◆ Problem details ◆
Go over the records and copy every line with the string "Agent".

# # #

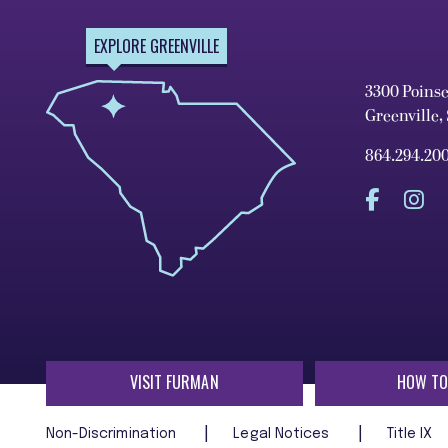
EXPLORE GREENVILLE
3300 Poins
Greenville,
864.294.20
VISIT FURMAN
HOW TO
Non-Discrimination
Legal Notices
Title IX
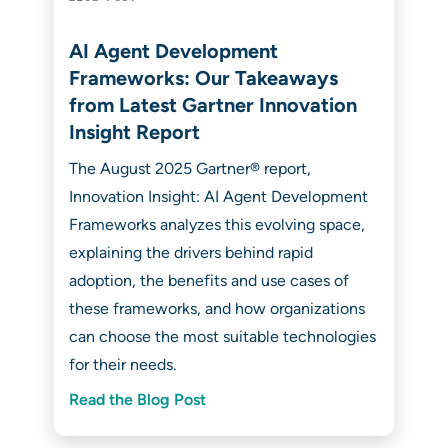
AI Agent Development
Frameworks: Our Takeaways
from Latest Gartner Innovation
Insight Report
The August 2025 Gartner® report,
Innovation Insight: AI Agent Development
Frameworks analyzes this evolving space,
explaining the drivers behind rapid
adoption, the benefits and use cases of
these frameworks, and how organizations
can choose the most suitable technologies
for their needs.
Read the Blog Post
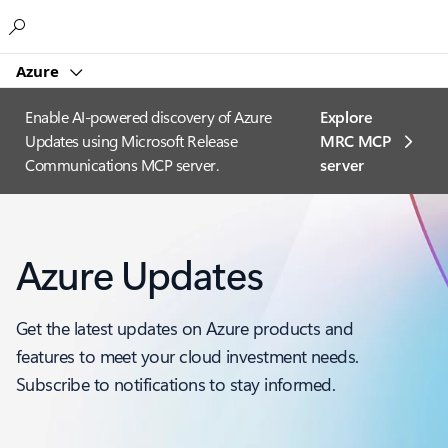
Microsoft
Azure
Enable AI-powered discovery of Azure
Explore
Updates using Microsoft Release
MRC MCP
Communications MCP server.
server​
Azure Updates
Get the latest updates on Azure products and
features to meet your cloud investment needs.
Subscribe to notifications to stay informed.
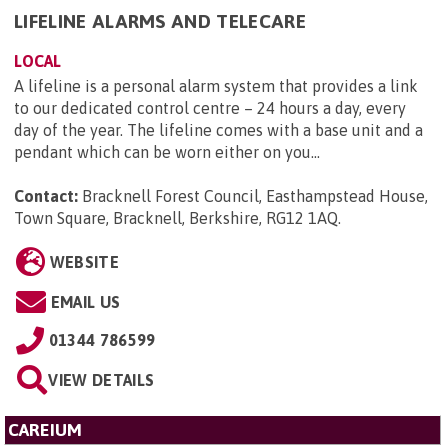
LIFELINE ALARMS AND TELECARE
LOCAL
A lifeline is a personal alarm system that provides a link
to our dedicated control centre – 24 hours a day, every
day of the year. The lifeline comes with a base unit and a
pendant which can be worn either on you...
Contact:
Bracknell Forest Council, Easthampstead House,
Town Square, Bracknell, Berkshire, RG12 1AQ
.
WEBSITE
EMAIL US
01344 786599
VIEW DETAILS
CAREIUM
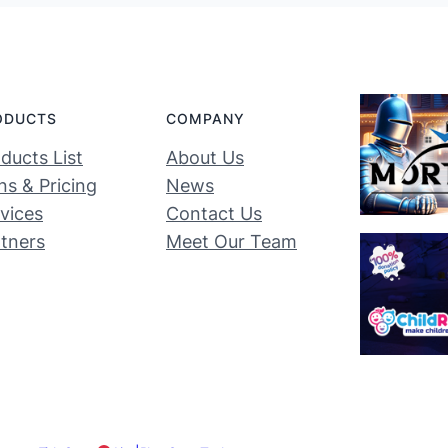
ODUCTS
COMPANY
ducts List
About Us
ns & Pricing
News
vices
Contact Us
tners
Meet Our Team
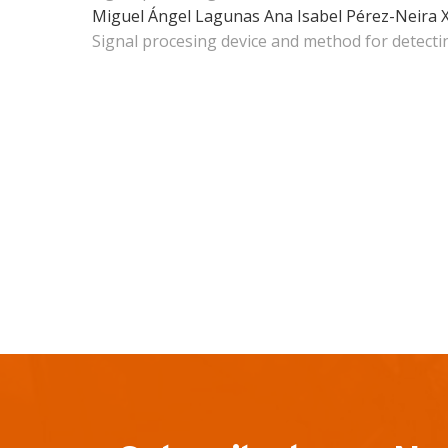
Miguel Ángel Lagunas
Ana Isabel Pérez-Neira
Signal procesing device and method for detecti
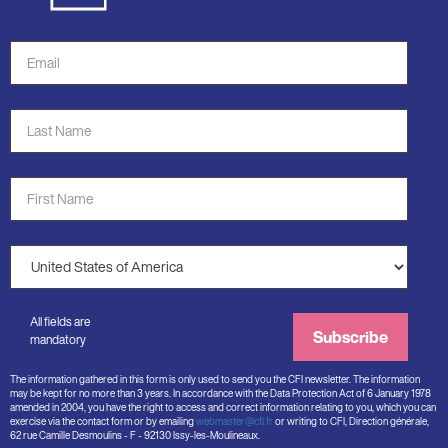
Email
Address
*
Last
Name
*
First
Name
*
Country
*
All fields are
Subscribe
mandatory
The information gathered in this form is only used to send you the CFI newsletter. The information
may be kept for no more than 3 years. In accordance with the Data Protection Act of 6 January 1978
amended in 2004, you have the right to access and correct information relating to you, which you can
exercise via the contact form or by emailing
webmaster@cfi.fr
or writing to CFI, Direction générale,
62 rue Camille Desmoulins - F - 92130 Issy-les-Moulineaux.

# # #

◆ Problem solution ◆
AI Agent Development
Innovation Insight: AI Agent Development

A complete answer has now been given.